Lyon chef Chris Leahy Dishes on Bouchons and Lyonnaise Cuisine

Photo courtesy Chris Leahy Chris Leahy
With Bastille Day just around the corner, it's as good a time as any to make a trip to Lyon. Can't afford the ticket to France? Good thing there's a Lyon right here in the West Village. We called up chef Chris Leahy to learn more about Lyonnaise cuisine and why Gordon Ramsay isn't actually a nightmare in the kitchen.
What exactly is a bouchon?
In Lyon, the bouchon represents the workingman's restaurant. It represents the food and the region. Generally it's not expensive or features out-of-the ordinary ingredients. You'll find stuff like someone's family would have made throughout the ages, like tripe, sausages, charcuterie work, and they have traditional salads at their peak of seasonality.
Lyon is a "bouchon moderne." What does that mean?
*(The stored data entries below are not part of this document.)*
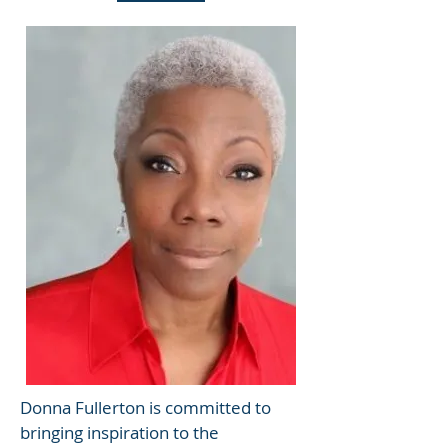
Donna Fullerton is committed to
bringing inspiration to the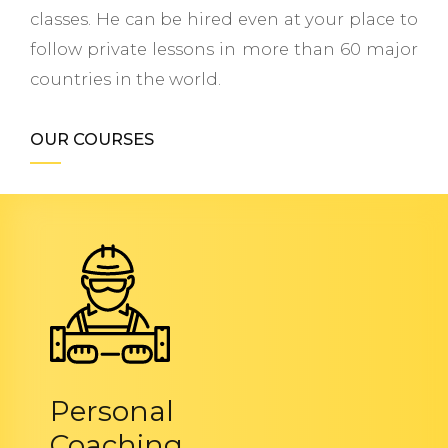
classes. He can be hired even at your place to
follow private lessons in more than 60 major
countries in the world.
OUR COURSES
Personal
Coaching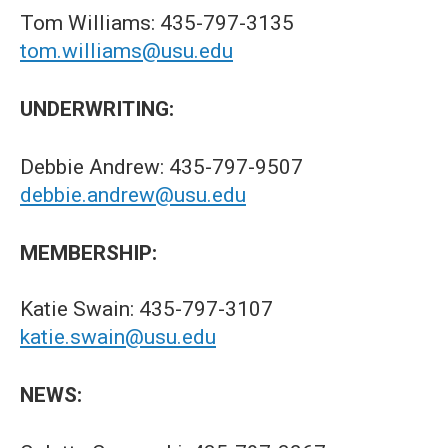
Tom Williams: 435-797-3135
tom.williams@usu.edu
UNDERWRITING:
Debbie Andrew: 435-797-9507
debbie.andrew@usu.edu
MEMBERSHIP:
Katie Swain: 435-797-3107
katie.swain@usu.edu
NEWS: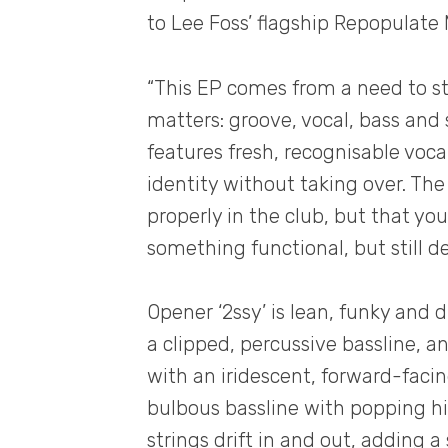
to Lee Foss’ flagship Repopulate 
“This EP comes from a need to st
matters: groove, vocal, bass and s
features fresh, recognisable voca
identity without taking over. T
properly in the club, but that you 
something functional, but still d
Opener ‘2ssy’ is lean, funky and 
a clipped, percussive bassline, an
with an iridescent, forward-faci
bulbous bassline with popping hi
strings drift in and out, adding a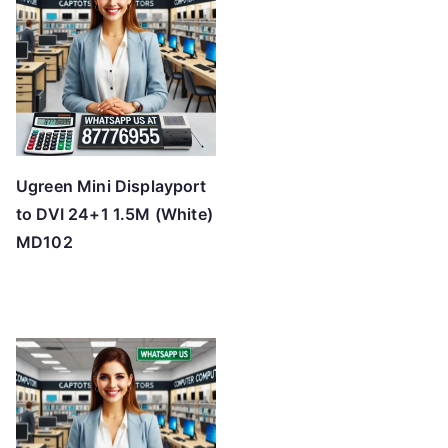
Ugreen Mini Displayport
to DVI 24+1 1.5M (White)
MD102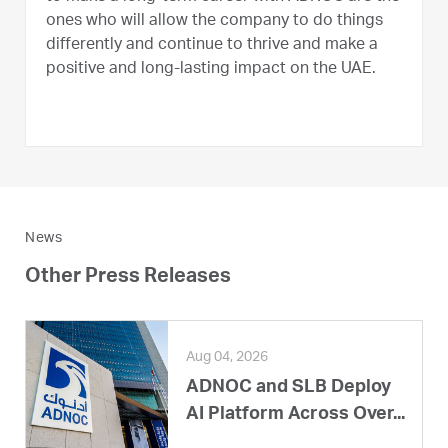
ones who will allow the company to do things
differently and continue to thrive and make a
positive and long-lasting impact on the UAE.
News
Other Press Releases
Aug 04, 2026
ADNOC and SLB Deploy
AI Platform Across Over...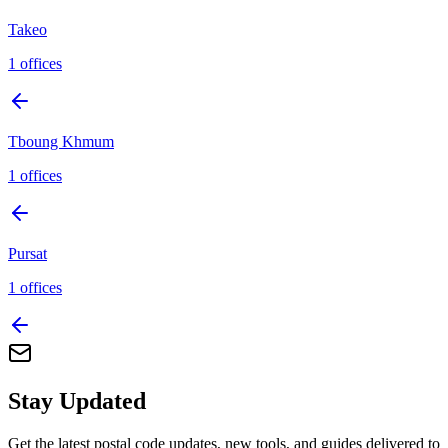
Takeo
1
offices
Tboung Khmum
1
offices
Pursat
1
offices
Stay Updated
Get the latest postal code updates, new tools, and guides delivered to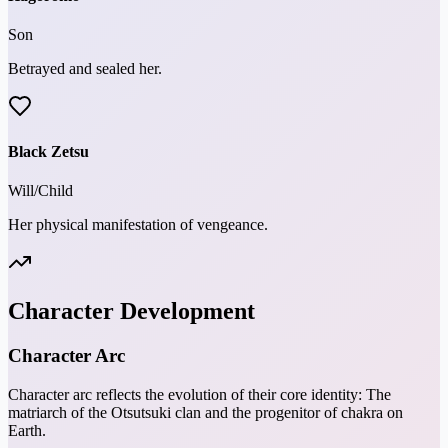
Son
Betrayed and sealed her.
Black Zetsu
Will/Child
Her physical manifestation of vengeance.
Character Development
Character Arc
Character arc reflects the evolution of their core identity: The
matriarch of the Otsutsuki clan and the progenitor of chakra on
Earth.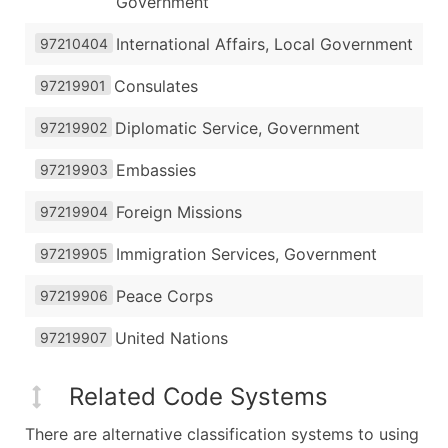
Government
International Affairs, Local Government
97210404
Consulates
97219901
Diplomatic Service, Government
97219902
Embassies
97219903
Foreign Missions
97219904
Immigration Services, Government
97219905
Peace Corps
97219906
United Nations
97219907
Related Code Systems
There are alternative classification systems to using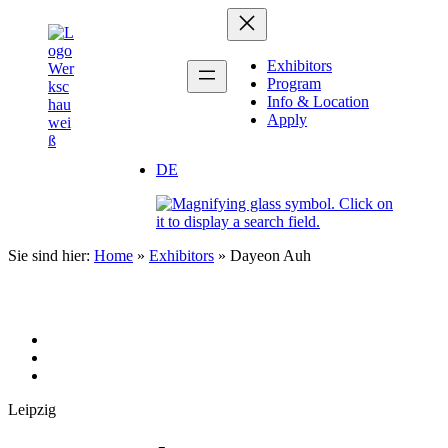
Zum
Inhalt
springen
Exhibitors
Program
Info & Location
Apply
DE
Sie sind hier:
Home
»
Exhibitors
»
Dayeon Auh
Leipzig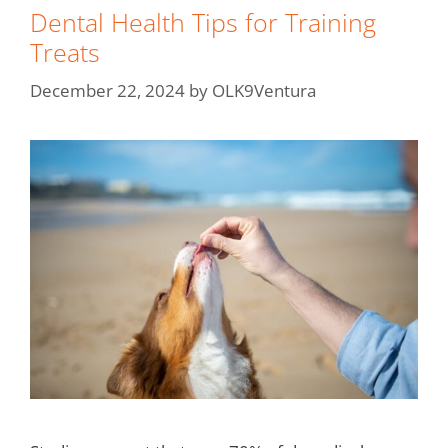
Dental Health Tips for Training
Treats
December 22, 2024
by
OLK9Ventura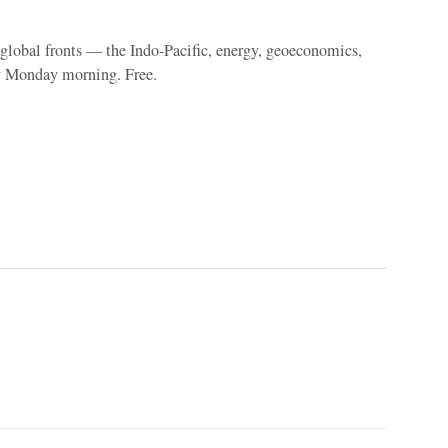
e global fronts — the Indo-Pacific, energy, geoeconomics,
y Monday morning. Free.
We're using more items that are located in the New York City region and from Pennsylvania, New Jersey, and New York State, and we change the menu seasonally. We'll do modern interpretations of classic dishes. In Lyon, you get tripe and it's the whole tripe, and so we're making it more for the modern palate.
What's the ideal meal to eat at Lyon?
I'd share the charcuterie platter. We make everything other than the bread here, and the platter is unique to us. That would be for the table. Then get the Lyonnaise salad and the snails with morels and sweetbreads. For entrées, probably the skate, which is a real classic dish, or the tripe. And for dessert, the apple tart or the praline chocolate mousse. In Lyon, praline is the number-one nut in the whole city. They have pink pralines. We've made a twist on that and made a mousse out of them.
Pink pralines?
Yeah, they roast them and toss with a caramel sugar that's dyed pink. When we were in the market you'd see these crazy bright-pink pralines. I don't know why, but it's one of those classic Lyon dishes.